▶ _Directions_
Each entry should be printed exactly, with its images omitted.

▶ _Task input_

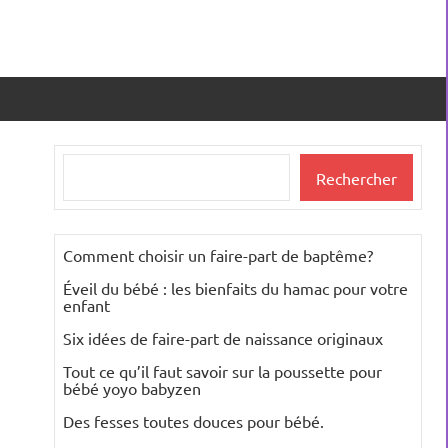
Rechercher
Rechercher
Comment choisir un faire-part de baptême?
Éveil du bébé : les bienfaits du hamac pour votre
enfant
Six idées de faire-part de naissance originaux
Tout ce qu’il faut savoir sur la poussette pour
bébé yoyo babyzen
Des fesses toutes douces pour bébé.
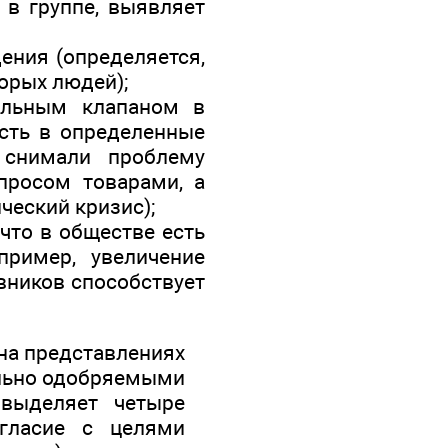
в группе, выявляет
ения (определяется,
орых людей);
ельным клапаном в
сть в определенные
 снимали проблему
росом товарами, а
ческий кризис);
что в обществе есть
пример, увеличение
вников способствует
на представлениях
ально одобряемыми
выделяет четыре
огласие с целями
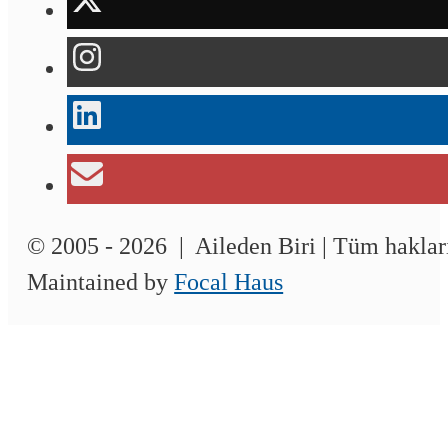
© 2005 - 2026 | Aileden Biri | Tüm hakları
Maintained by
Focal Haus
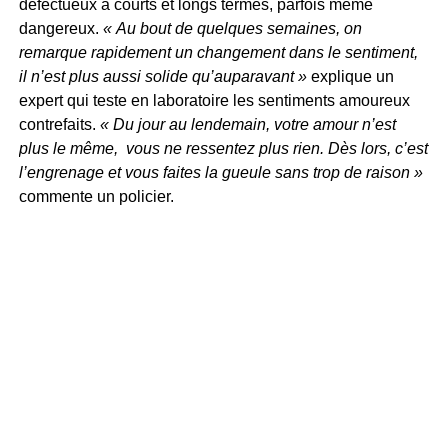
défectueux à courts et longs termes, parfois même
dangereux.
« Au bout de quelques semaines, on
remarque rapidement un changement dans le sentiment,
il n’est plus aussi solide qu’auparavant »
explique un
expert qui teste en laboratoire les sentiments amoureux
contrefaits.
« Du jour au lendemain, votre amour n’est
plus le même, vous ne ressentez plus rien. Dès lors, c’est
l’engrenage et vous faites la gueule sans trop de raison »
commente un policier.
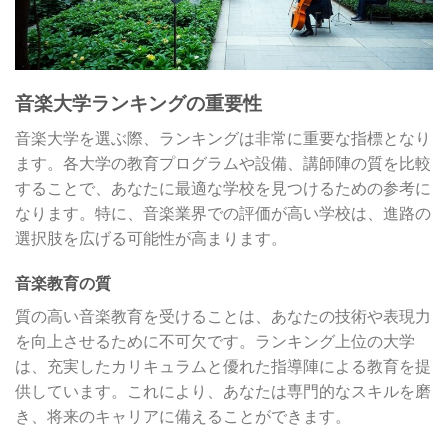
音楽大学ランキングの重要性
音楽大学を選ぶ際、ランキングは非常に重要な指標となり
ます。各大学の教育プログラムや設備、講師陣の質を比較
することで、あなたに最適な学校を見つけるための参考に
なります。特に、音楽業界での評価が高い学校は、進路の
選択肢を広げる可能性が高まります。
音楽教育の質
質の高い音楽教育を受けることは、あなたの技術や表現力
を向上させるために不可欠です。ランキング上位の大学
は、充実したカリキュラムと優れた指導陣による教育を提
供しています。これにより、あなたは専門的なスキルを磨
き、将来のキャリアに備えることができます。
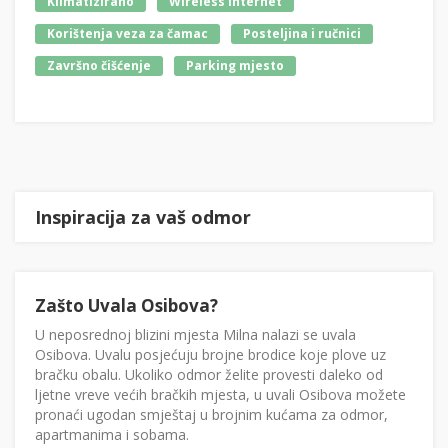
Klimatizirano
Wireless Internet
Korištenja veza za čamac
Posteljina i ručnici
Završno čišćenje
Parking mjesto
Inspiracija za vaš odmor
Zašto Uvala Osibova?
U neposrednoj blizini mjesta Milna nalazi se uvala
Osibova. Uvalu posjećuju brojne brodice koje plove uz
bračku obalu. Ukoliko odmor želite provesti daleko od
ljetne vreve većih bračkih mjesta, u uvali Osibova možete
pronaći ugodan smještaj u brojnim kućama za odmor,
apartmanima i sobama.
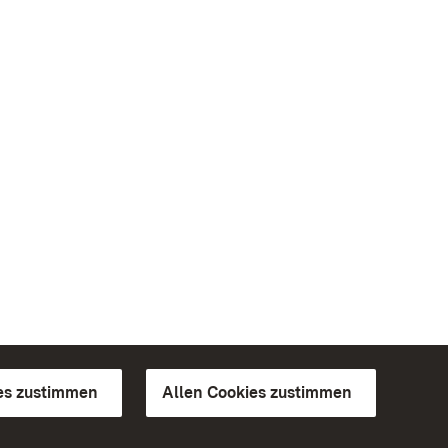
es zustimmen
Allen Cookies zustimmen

▶ _Solution to this problem_
Rechercher
Rechercher
Comment choisir un faire-part de baptême?
Éveil du bébé : les bienfaits du hamac pour votre
enfant
Six idées de faire-part de naissance originaux
Tout ce qu’il faut savoir sur la poussette pour
bébé yoyo babyzen
Des fesses toutes douces pour bébé.
в группе, выявляет
ения (определяется,
орых людей);
ельным клапаном в
сть в определенные
 снимали проблему
росом товарами, а
ческий кризис);
что в обществе есть
пример, увеличение
вников способствует
на представлениях
ально одобряемыми
выделяет четыре
огласие с целями
© 2005 - 2026 | Aileden Biri | Tüm hakları
Maintained by
Focal Haus
défectueux à courts et longs termes, parfois même
dangereux.
« Au bout de quelques semaines, on
remarque rapidement un changement dans le sentiment,
il n’est plus aussi solide qu’auparavant »
explique un
expert qui teste en laboratoire les sentiments amoureux
contrefaits.
« Du jour au lendemain, votre amour n’est
plus le même, vous ne ressentez plus rien. Dès lors, c’est
l’engrenage et vous faites la gueule sans trop de raison »
commente un policier.
音楽大学ランキングの重要性
音楽大学を選ぶ際、ランキングは非常に重要な指標となり
ます。各大学の教育プログラムや設備、講師陣の質を比較
することで、あなたに最適な学校を見つけるための参考に
なります。特に、音楽業界での評価が高い学校は、進路の
選択肢を広げる可能性が高まります。
音楽教育の質
質の高い音楽教育を受けることは、あなたの技術や表現力
を向上させるために不可欠です。ランキング上位の大学
は、充実したカリキュラムと優れた指導陣による教育を提
供しています。これにより、あなたは専門的なスキルを磨
き、将来のキャリアに備えることができます。
Klimatizirano
Wireless Internet
Korištenja veza za čamac
Posteljina i ručnici
Završno čišćenje
Parking mjesto
Inspiracija za vaš odmor
Zašto Uvala Osibova?
U neposrednoj blizini mjesta Milna nalazi se uvala
Osibova. Uvalu posjećuju brojne brodice koje plove uz
bračku obalu. Ukoliko odmor želite provesti daleko od
ljetne vreve većih bračkih mjesta, u uvali Osibova možete
pronaći ugodan smještaj u brojnim kućama za odmor,
apartmanima i sobama.
es zustimmen
Allen Cookies zustimmen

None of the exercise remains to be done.